→ **What needs to be done**
Could you retype all of the data below exactly as given?

→ **Exercise input**
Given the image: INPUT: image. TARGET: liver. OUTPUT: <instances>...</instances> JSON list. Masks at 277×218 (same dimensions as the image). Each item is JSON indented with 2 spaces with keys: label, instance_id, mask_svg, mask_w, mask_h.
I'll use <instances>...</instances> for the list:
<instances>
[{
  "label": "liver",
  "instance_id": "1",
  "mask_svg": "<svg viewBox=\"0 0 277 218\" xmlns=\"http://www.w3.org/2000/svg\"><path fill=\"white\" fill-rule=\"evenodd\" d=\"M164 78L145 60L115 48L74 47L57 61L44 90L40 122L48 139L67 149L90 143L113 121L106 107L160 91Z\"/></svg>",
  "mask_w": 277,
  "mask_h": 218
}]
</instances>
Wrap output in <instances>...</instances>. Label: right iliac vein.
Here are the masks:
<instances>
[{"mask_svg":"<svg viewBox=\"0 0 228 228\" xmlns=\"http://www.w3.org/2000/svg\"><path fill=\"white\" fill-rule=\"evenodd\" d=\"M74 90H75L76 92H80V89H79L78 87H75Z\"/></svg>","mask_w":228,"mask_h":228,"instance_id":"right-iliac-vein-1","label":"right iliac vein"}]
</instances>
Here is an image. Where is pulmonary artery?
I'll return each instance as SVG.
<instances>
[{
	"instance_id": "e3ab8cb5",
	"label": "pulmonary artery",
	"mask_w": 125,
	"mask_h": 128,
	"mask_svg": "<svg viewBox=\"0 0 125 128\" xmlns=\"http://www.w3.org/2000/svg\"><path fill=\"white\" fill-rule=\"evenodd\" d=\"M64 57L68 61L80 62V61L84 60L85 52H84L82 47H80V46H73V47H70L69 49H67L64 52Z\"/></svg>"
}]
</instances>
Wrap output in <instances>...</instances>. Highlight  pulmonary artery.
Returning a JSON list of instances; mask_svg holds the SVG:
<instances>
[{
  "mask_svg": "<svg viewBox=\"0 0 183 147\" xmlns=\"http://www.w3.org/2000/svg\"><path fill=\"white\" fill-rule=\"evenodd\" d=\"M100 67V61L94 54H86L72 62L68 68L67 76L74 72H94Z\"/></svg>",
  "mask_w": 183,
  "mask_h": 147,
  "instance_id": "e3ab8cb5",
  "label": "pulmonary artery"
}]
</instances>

→ **Response to this task**
Given the image: INPUT: image. TARGET: liver. OUTPUT: <instances>...</instances> JSON list. Masks at 277×218 (same dimensions as the image). Each item is JSON indented with 2 spaces with keys: label, instance_id, mask_svg, mask_w, mask_h.
I'll use <instances>...</instances> for the list:
<instances>
[{
  "label": "liver",
  "instance_id": "1",
  "mask_svg": "<svg viewBox=\"0 0 277 218\" xmlns=\"http://www.w3.org/2000/svg\"><path fill=\"white\" fill-rule=\"evenodd\" d=\"M164 78L145 60L115 48L74 47L57 61L44 90L40 122L48 139L67 149L90 143L113 121L106 107L160 91Z\"/></svg>",
  "mask_w": 277,
  "mask_h": 218
}]
</instances>
Wrap output in <instances>...</instances>. Label: right iliac vein.
Here are the masks:
<instances>
[{"mask_svg":"<svg viewBox=\"0 0 228 228\" xmlns=\"http://www.w3.org/2000/svg\"><path fill=\"white\" fill-rule=\"evenodd\" d=\"M74 90H75L76 92H80V89H79L78 87H75Z\"/></svg>","mask_w":228,"mask_h":228,"instance_id":"right-iliac-vein-1","label":"right iliac vein"}]
</instances>
Here is an image. Where is pulmonary artery?
I'll return each instance as SVG.
<instances>
[{
	"instance_id": "e3ab8cb5",
	"label": "pulmonary artery",
	"mask_w": 125,
	"mask_h": 128,
	"mask_svg": "<svg viewBox=\"0 0 125 128\" xmlns=\"http://www.w3.org/2000/svg\"><path fill=\"white\" fill-rule=\"evenodd\" d=\"M64 57L68 61L80 62V61L84 60L85 52H84L82 47H80V46H73V47H70L69 49H67L64 52Z\"/></svg>"
}]
</instances>
Wrap output in <instances>...</instances>. Highlight  pulmonary artery.
Returning a JSON list of instances; mask_svg holds the SVG:
<instances>
[{
  "mask_svg": "<svg viewBox=\"0 0 183 147\" xmlns=\"http://www.w3.org/2000/svg\"><path fill=\"white\" fill-rule=\"evenodd\" d=\"M100 67V61L94 54H86L72 62L68 68L67 76L74 72H94Z\"/></svg>",
  "mask_w": 183,
  "mask_h": 147,
  "instance_id": "e3ab8cb5",
  "label": "pulmonary artery"
}]
</instances>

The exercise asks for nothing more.